======== Records to use ========

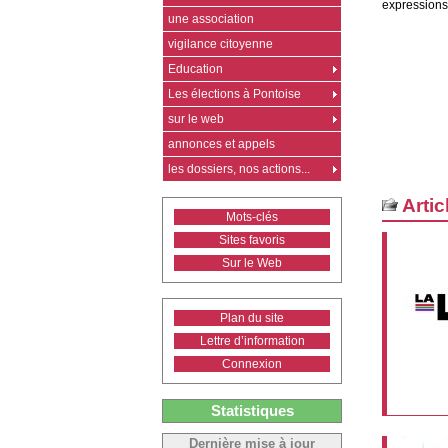
expressions 
une association
vigilance citoyenne
Education
Les élections à Pontoise
sur le web
annonces et appels
les dossiers, nos actions...
Artic
Mots-clés
Sites favoris
Sur le Web
Plan du site
Lettre d’information
Connexion
Statistiques
Dernière mise à jour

========

Work request: Please print an exact copy of the records, with no pictures.

Completed task:
expressions 
une association
vigilance citoyenne
Education
Les élections à Pontoise
sur le web
annonces et appels
les dossiers, nos actions...
Artic
Mots-clés
Sites favoris
Sur le Web
Plan du site
Lettre d’information
Connexion
Statistiques
Dernière mise à jour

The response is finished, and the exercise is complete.